The more pressure a caller tries to put on you to pay them immediately, the more likely it is that they’re a scammer. That includes threatening prison or huge fines. Of course, if you already know that you’re behind with an invoice or with HMRC, it is more likely to be legitimate, but you’ll then know the correct amounts and it is still essential to call back. It is very easy to intercept a phone call so a fraudster may already know your exact situation and use this to their advantage.
Tell people you work with if you get a suspicious e-mail or call, the caller might well target other people at your company.
This is where you receive an email or text which pressures you into clicking a link. It is extremely quick and easy to clone a phone number, so don’t be reassured if a message appears in the same thread as genuine texts.
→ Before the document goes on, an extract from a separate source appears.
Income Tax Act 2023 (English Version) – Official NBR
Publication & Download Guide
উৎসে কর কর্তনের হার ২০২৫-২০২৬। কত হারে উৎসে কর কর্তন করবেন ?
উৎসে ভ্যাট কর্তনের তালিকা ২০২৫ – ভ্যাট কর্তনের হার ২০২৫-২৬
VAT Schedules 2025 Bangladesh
Because three legitimate messages from your bank are followed by a new message sent from the same number into the same conversation, it doesn’t offer additional security.
Treat every text as if it is suspicious. Do not ever click links in messages. Instead, log onto the website securely where any legitimate communication will be waiting for you.
With any financial fraud, tell your bank immediately. They can sometimes put a stop on the money being transferred or even trace it back.
Report the fraud to the police, however petty. This will give you a crime number for your insurance and will help the police build understanding to prevent others falling victim to the same scam. It is also worth telling the organisation that the scammer was pretending to represent them. This helps them protect customers in the future.
In summary, don’t make life easy for fraudsters, put in place the essential basics as described above. However, if you do become a victim, don’t be embarrassed about telling people. Fraudsters are very clever, they make a career out of this and become very good at it. Even the most astute people can fall victim to fraud. It is nothing to be ashamed of and taking quick action can often reduce the impact of the scam.
If somebody broke into your house you wouldn’t question whether you were to blame, think of fraud in the same way!